IP Lysis buffer: 50mM glycine, 250mM sucrose, 10mM KCL, 1mM EGTA, 1mM DTT, 20mM HEPES, 1.5mM MGCL2, 1mM EDTA. Halt protease inhibitor cocktail was used (Thermofisher, catalog number: 78430).

For the third trial, I increased washing steps in the IP and incubated 10min RT to hopefully reduce nonspecific binding. I am not sure if eluting in 2X LDS would reduce the background vs 1X.

I believe the heavy and light bleeding through is a result of the low signal from the protein of interest on the blot. It's not that the conformation specific secondary doesn't detect the denatured IgG's from the beads it's just that it detects them less and prefers the native IgG from the HRP secondary. If the signal from the protein of interest is strong, the bead IgGs won't show up while they will if the signal is weak. This could mean your IP wasn't very strong or that you used too many beads. More beads means more IgG background (check beads binding capacity and scale down if necessary). You could consider other methods of elution that don't perturb the bead IgGs as much like peptide, low pH glycine or high pH hydroxide for your elution. Boiling in laemmli is the most efficienct but you also get the worst IgG contamination.

Materials for IP:

1) Dynabeads M‐280 Sheep Anti‐Mouse IgG coated magnetic beads (#11201D, Invitrogen, Inc.) 100uL (binding capacity is up to 8ug per 100ul of beads)
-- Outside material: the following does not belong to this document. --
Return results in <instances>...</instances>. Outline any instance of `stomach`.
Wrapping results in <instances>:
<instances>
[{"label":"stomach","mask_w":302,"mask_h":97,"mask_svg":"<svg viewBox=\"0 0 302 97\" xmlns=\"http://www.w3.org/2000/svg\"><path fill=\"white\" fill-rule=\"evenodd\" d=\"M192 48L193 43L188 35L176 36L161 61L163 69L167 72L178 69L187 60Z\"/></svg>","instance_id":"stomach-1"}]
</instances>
2) A lab-generated mouse antibody to protein X (8ug)

3) IgG isotype Negative control

4) Protein X

5) Glycine pH 2.5

6) 1.5M Tris pH 8.8

7) Sample mixer

8) Wash buffer 1X PBS-T (0.01% Tween 20)

IP step 1 incubation of beads with primary AB: Take 100uL of magnetic beads, 5uL of 100x BSA (final concentration 100ug/mL), 8ug of primary Antibody and 390uL 1X PBS-T (0.01% Tween 20) (final volume is 500uL) and incubate at RT for 1h with gentle rotation.

After incubation, briefly spin the tubes (few seconds), and put on the magnetic stand for 2 min. Discard the supernatant. Wash the beads 3x with 1mL cold 1X PBS-T (0.01% Tween 20).
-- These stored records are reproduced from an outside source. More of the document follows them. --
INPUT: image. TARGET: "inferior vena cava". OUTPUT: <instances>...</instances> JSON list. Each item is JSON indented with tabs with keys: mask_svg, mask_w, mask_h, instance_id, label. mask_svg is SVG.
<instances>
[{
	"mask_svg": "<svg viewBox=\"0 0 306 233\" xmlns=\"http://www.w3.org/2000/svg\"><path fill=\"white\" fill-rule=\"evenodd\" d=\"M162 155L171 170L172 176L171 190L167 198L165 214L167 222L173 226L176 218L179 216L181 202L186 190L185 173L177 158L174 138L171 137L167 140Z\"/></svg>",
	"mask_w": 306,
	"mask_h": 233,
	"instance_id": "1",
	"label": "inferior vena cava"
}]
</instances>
IP step 2: Use 500ul of Protein X sample and incubate with magnetic beads and mouse AB at RT for 1h with gentle rotation.
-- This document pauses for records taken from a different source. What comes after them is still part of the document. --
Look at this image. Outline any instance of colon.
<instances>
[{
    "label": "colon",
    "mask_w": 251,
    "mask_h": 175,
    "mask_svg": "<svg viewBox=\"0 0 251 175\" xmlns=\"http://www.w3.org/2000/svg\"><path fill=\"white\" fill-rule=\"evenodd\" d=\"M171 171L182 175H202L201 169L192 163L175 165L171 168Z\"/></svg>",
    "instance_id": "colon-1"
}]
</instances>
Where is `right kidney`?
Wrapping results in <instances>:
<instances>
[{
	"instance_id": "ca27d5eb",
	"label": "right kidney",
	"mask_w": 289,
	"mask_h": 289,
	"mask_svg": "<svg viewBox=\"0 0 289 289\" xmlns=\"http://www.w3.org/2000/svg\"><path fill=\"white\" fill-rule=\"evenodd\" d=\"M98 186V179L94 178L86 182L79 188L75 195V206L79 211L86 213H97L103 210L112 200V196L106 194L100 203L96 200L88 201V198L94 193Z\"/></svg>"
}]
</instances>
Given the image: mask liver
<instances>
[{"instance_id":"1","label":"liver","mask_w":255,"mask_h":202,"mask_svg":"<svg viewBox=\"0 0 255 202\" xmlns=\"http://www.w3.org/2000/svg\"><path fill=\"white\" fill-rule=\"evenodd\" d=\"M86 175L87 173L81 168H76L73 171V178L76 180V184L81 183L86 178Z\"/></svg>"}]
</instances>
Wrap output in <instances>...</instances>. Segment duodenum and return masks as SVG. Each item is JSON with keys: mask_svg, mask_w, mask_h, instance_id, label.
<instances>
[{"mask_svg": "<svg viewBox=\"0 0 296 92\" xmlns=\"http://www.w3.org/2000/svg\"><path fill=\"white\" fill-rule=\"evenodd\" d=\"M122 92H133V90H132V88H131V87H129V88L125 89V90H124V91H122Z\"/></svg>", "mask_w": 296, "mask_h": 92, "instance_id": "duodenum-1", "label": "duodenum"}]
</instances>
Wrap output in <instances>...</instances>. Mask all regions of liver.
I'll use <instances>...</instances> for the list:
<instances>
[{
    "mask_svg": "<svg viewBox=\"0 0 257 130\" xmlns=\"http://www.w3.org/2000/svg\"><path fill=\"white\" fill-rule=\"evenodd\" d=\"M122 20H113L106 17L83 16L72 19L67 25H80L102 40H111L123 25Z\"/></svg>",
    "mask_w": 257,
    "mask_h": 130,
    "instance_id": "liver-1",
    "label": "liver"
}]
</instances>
After incubation, briefly spin the tubes and put on the magnetic stand. Collect the flow through (FT) and store it at -20C. Wash the beads 3 times with 1mL cold 1X PBS-T (0.01% Tween 20).

IP step 3: Elute the samples by incubating with 100µL of 100mM Glycine pH 2.5 (add glycine buffer, gently vortex, spin briefly, incubate for 5 min, then put on the magnetic stand), collect ELUTION sample to a fresh tube and neutralize with 5µL of 1.5M Tris pH 8.8 (the final pH is in 7.5-8.0 range).

Prepare LDS with DTT samples followed by heating at 60C for 10min. Run Western blot to detect the elution samples and use IgG Isotype as negative control.

Hope this helps.

Selim

Update for anyone also having this issue:

1. Incorrect lysis buffer-> NP-40 lysis buffer (Pierce recipe) works best for me.

2. The conformation-specific secondary can cross react w/ antibody if the antibody is too high. I lowered the antibody and increased washing volume with PBS-T 0.1%. Evan's comment helped with this.

3. Lab-made antibody was not pulling down POI, switching antibodies solved this.

4. Tris-glycine elution helps reduce antibody elution as Selim mentioned. His protocol is helpful as well.